O conceito de politerapia no risco cardiovascular global (uso combinado de poucos ou só um medicamento para cobrir o risco cardiovascular global) foi amplamente debatido no simpósio que decorreu no último sábado, em Lisboa, intitulado “Monoterapia vs. politerapia no risco cardiovascular global: da ciência à saúde pública”, no âmbito do Congresso Europeu de Hipertensão de Milão de 2017.



Reunião pioneira

Em declarações à Just News, Manuel de Carvalho Rodrigues, presidente da Sociedade Portuguesa de Hipertensão (SPH), que presidiu ao evento em conjunto com Csaba Farsang, da Sociedade Húngara de Hipertensão, afirmou não ter conhecimento de um outro evento internacional que tenha debatido este assunto numa reunião de formato monotemático.

O simpósio contou com a intervenção de reputados especialistas nacionais e estrangeiros que se dedicam à hipertensão arterial e ao risco cardiovascular global, que abordaram o tema nas suas várias facetas – farmacológica, clínica, económica e institucional.



Terapêutica "simples, eficaz e cómoda"

“Discutimos, sobretudo, o que, enquanto especialistas desta área, esperamos da possibilidade da polipílula combinada (comprimido único que combina vários fármacos) ser vista como estratégia para melhorar a adesão do doente ao tratamento com uma terapêutica que seja simples, eficaz e cómoda”, relatou o assistente hospitalar de Cardiologia do Hospital Pero da Covilhã/Centro Hospitalar Cova da Beira (CHCB).



"Avaliar o conceito de politerapia pelos contras"

De acordo com Manuel de Carvalho Rodrigues, “obviamente que há prós e contras, mas certamente que há mais prós do que contras”. Contudo, referiu, “o mais importante nesta altura é avaliar o conceito de politerapia pelos contras, para que possa ser cada vez mais implementado na prática clínica nos nossos doentes”.

“Temos de discutir as eventuais contrariedades de associar moléculas que não são fáceis de associar, envolver e estimular a indústria a criar fórmulas complexas que incluem várias substâncias num só comprimido e, além disso, fazer com que as instituições entendam quão importante pode ser a politerapia.
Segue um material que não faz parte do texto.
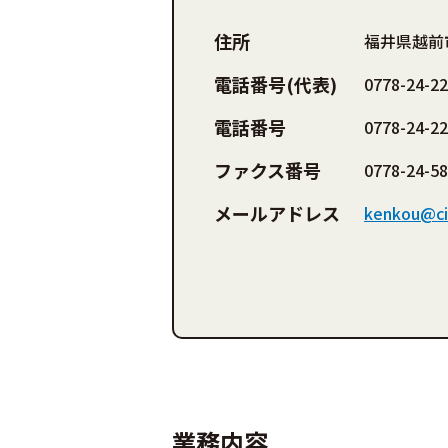
住所
福井県越前
電話番号(代表)
0778-24-2
電話番号
0778-24-2
ファクス番号
0778-24-5
メールアドレス
kenkou@cit
業務内容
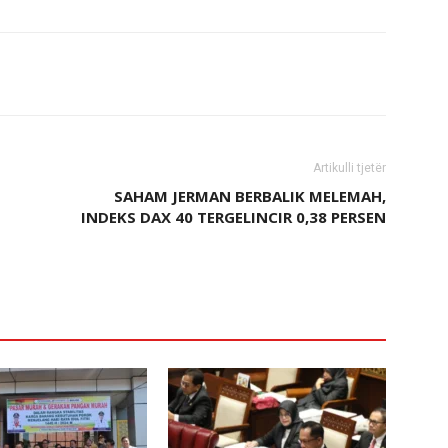
Artikulli tjetër
SAHAM JERMAN BERBALIK MELEMAH,
INDEKS DAX 40 TERGELINCIR 0,38 PERSEN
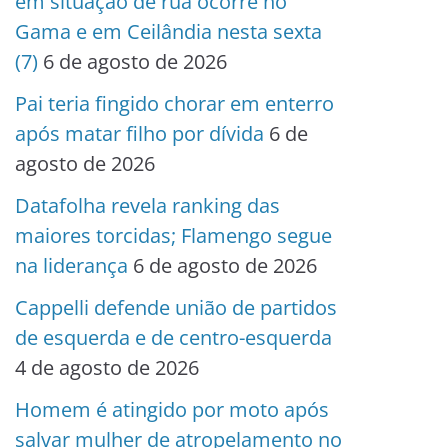
em situação de rua ocorre no
Gama e em Ceilândia nesta sexta
(7)
6 de agosto de 2026
Pai teria fingido chorar em enterro
após matar filho por dívida
6 de
agosto de 2026
Datafolha revela ranking das
maiores torcidas; Flamengo segue
na liderança
6 de agosto de 2026
Cappelli defende união de partidos
de esquerda e de centro-esquerda
4 de agosto de 2026
Homem é atingido por moto após
salvar mulher de atropelamento no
Eventualmente, podemos gastar um pouco mais hoje, mas poupar muito mais no futuro!”, acrescentou.



Com maior adesão à terapêutica, "o risco de eventos diminui"

Relativamente aos prós, não há dúvidas: “Se uma pessoa tiver de tomar um comprimido em vez de sete está mais disponível para tomar uma medicação que é para toda a vida. Para além disso, há vantagens do ponto de vista da facilidade, da comodidade, a nível psicológico, emocional, sociológico e da qualidade de vida. Com a adesão à terapêutica, o risco de eventos diminui.”



Manuel de Carvalho Rodrigues considera importante que se continue a discutir este tema em reuniões de formato monotemático, para que se possa debater o assunto, chamar a atenção para o mesmo e para que seja abordado nas mais diversas perspetivas, de forma mais profunda do que se for num evento onde são abordados vários temas.


Jorge Polónia, Zoltan Jarai, Csaba Farsang, Luís Martins, Manuel de Carvalho Rodrigues, Giuseppe Mancia, Michel Burnier, Fontes Ribeiro, Dénes Páll e Fernando Pinto.

SPH reforça internacionalização

O responsável não podia fazer um balanço mais positivo deste simpósio, que reuniu cerca de uma centena de participantes e que contribuiu para a internacionalização da SPH:

“Juntámos talvez os melhores especialistas da atualidade nesta área. Além disso, conseguimos estar atentos a um problema ao longo de um dia inteiro. Garantimos um número de participantes deveras importante e de difícil concretização para um evento desta natureza. Tal como prometi na minha tomada de posse, voltamos a ser pioneiros e a estar na ‘crista da onda’ em relação a temas da atualidade”.


Csaba Farsang e Manuel de Carvalho Rodrigues.